What to do: With the pictures removed, write out the full listing below exactly.

Information:
§ §
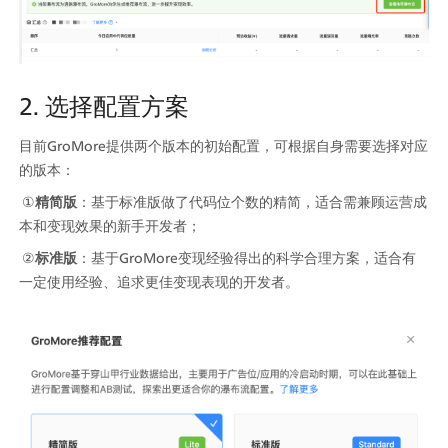
2. 选择配置方案
目前GroMore提供两个版本的初始配置，可根据自身需要选择对应
的版本：
 ①
精简版
：基于标准版做了代码位个数的精简，适合需兼顾运营成
本和变现效果的新手开发者；
 ②
标准版
：基于GroMore变现经验得出的科学合理方案，适合有
一定使用经验、追求更佳变现表现的开发者。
§ §
Completed exercise:
2. 选择配置方案
目前GroMore提供两个版本的初始配置，可根据自身需要选择对应
的版本：
 ①
精简版
：基于标准版做了代码位个数的精简，适合需兼顾运营成
本和变现效果的新手开发者；
 ②
标准版
：基于GroMore变现经验得出的科学合理方案，适合有
一定使用经验、追求更佳变现表现的开发者。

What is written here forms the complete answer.